La dificultad y el riesgo inherentes a la adquisición de dispositivos y líquidos para vapear han empujado a muchos de estos ex-fumadores de vuelta al cigarro convencional. Cirión estima que al menos la mitad de quienes habían logrado transitar del tabaco al vapeo han regresado a sus viejos hábitos, exacerbando los problemas de salud pública asociados al tabaquismo.

Este panorama sombrío hace que las celebraciones del Día Mundial del Vapeo (30 de mayo) y del Día Mundial sin Tabaco (31 de mayo) carezcan de motivos para el optimismo en México. La política prohibicionista ha creado una situación donde ambas fechas se convierten en recordatorios de un fracaso gubernamental.

El impacto más directo y preocupante de la prohibición ha sido el auge del mercado negro. La venta de vapeadores y sus insumos, antes realizada en negocios establecidos que operaban bajo amparos y cumpliendo con normativas de calidad, ahora se traslada a la clandestinidad. Este vacío ha sido llenado de manera eficiente por el crimen organizado.

La organización civil señala que el crimen organizado ha encontrado en los vapeadores un nicho de mercado sumamente lucrativo. El contrabando y la distribución de estos productos se han convertido en una fuente de ingresos considerable para los cárteles, quienes operan sin ningún tipo de regulación o control sanitario.

"Fue un jugoso regalo que le otorgó el gobierno mexicano", sentenció Cirión, al describir cómo la prohibición, en lugar de desincentivar el consumo, ha fortalecido las estructuras criminales. La falta de regulación y la demanda persistente aseguran un flujo constante de ganancias para quienes operan al margen de la ley.

La situación actual contrasta drásticamente con el escenario previo a la prohibición. Existían negocios formales que, amparados por la ley, importaban y vendían dispositivos que cumplían con estándares de calidad. Estos establecimientos ofrecían una alternativa segura y regulada para los consumidores.

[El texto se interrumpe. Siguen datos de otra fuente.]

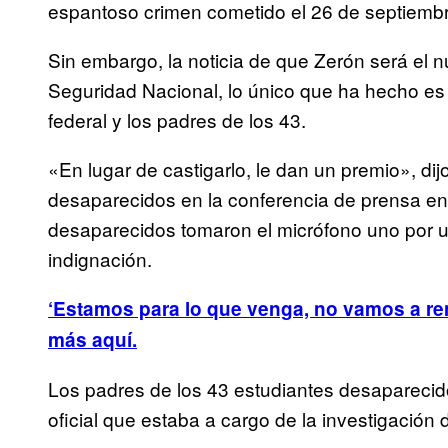
espantoso crimen cometido el 26 de septiembr
Sin embargo, la noticia de que Zerón será el 
Seguridad Nacional, lo único que ha hecho es 
federal y los padres de los 43.
«En lugar de castigarlo, le dan un premio», d
desaparecidos en la conferencia de prensa en 
desaparecidos tomaron el micrófono uno por u
indignación.
‘Estamos para lo que venga, no vamos a ren
más aquí.
Los padres de los 43 estudiantes desaparecid
oficial que estaba a cargo de la investigación 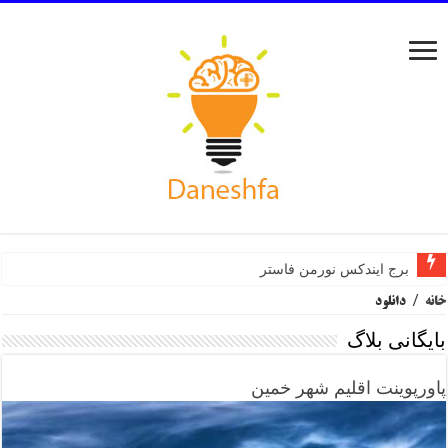
برج ایندکس نورمن فاستر
خانه
/
دانلود
بایگانی بلاگ
پاورپوینت اقلیم شهر خمین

Ahora, la compra de cualquier sustancia o dispositivo relacionado con el vapeo se realiza exclusivamente a través de canales informales. Esto no solo expone a los consumidores a productos de dudosa procedencia y potencialmente dañinos, sino que también elimina cualquier posibilidad de control fiscal o sanitario por parte del Estado.

El gobierno, al optar por la prohibición total en lugar de una regulación inteligente, ha cometido un error estratégico de graves consecuencias. La evidencia sugiere que una regulación adecuada, similar a la que existe en otros países, podría haber canalizado el mercado hacia la formalidad, generado ingresos fiscales y garantizado la seguridad de los productos.

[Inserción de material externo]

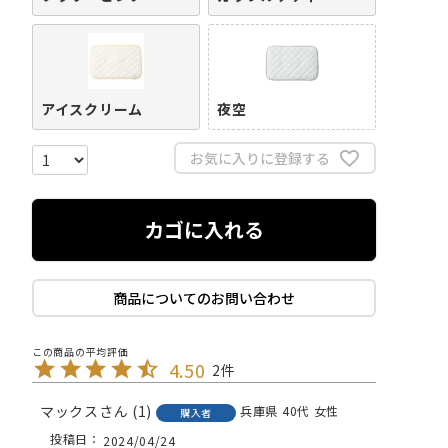
アイスクリーム
夜空
お気に入りに登録する
カゴに入れる
商品についてのお問い合わせ
4.50
2
マックス
1
兵庫県
40代
女性
購入者
投稿日
2024/04/24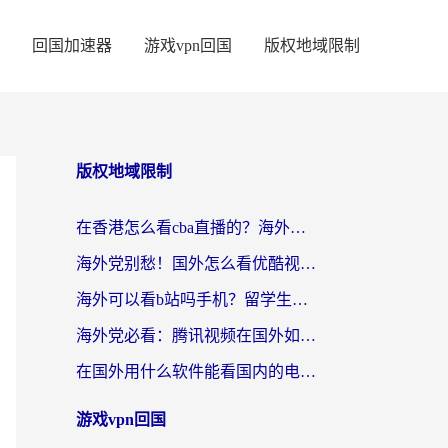
回国加速器
游戏vpn回国
版权地域限制
版权地域限制
在香港怎么看cba直播的？海外党体育观赛终极指南：告别版权限制，畅享中文解说
海外党别愁！国外怎么看优酷视频？一招解决追剧、看直播难题
海外可以看b站吗手机？留学生亲测有效的回国加速指南
海外党必看：腾讯视频在国外如何解除地域限制？附优酷咪咕使用指南
在国外用什么软件能看国内的电视剧啊？留学生亲测有效的回国加速方案
游戏vpn回国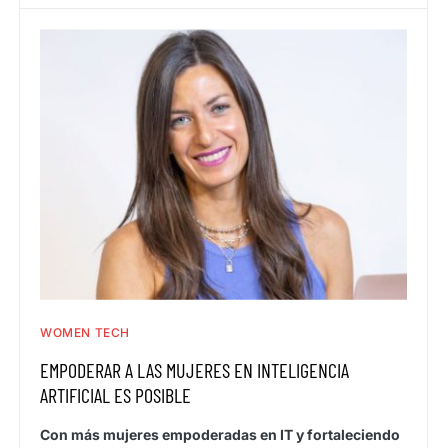
WOMEN TECH
EMPODERAR A LAS MUJERES EN INTELIGENCIA
ARTIFICIAL ES POSIBLE
Con más mujeres empoderadas en IT y fortaleciendo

En cambio, la política actual ha creado un escenario donde la salud pública se ve comprometida por el aumento del tabaquismo y la seguridad nacional se ve amenazada por el fortalecimiento del crimen organizado. La guerra contra los vapeadores se ha convertido, irónicamente, en una victoria para la delincuencia.

La pregunta que queda en el aire es si las autoridades mexicanas reconsiderarán su estrategia ante la evidencia de que sus acciones han fortalecido a los grupos criminales y perjudicado la salud de los ciudadanos. La urgencia de un cambio de rumbo es palpable, antes de que las consecuencias se vuelvan aún más graves.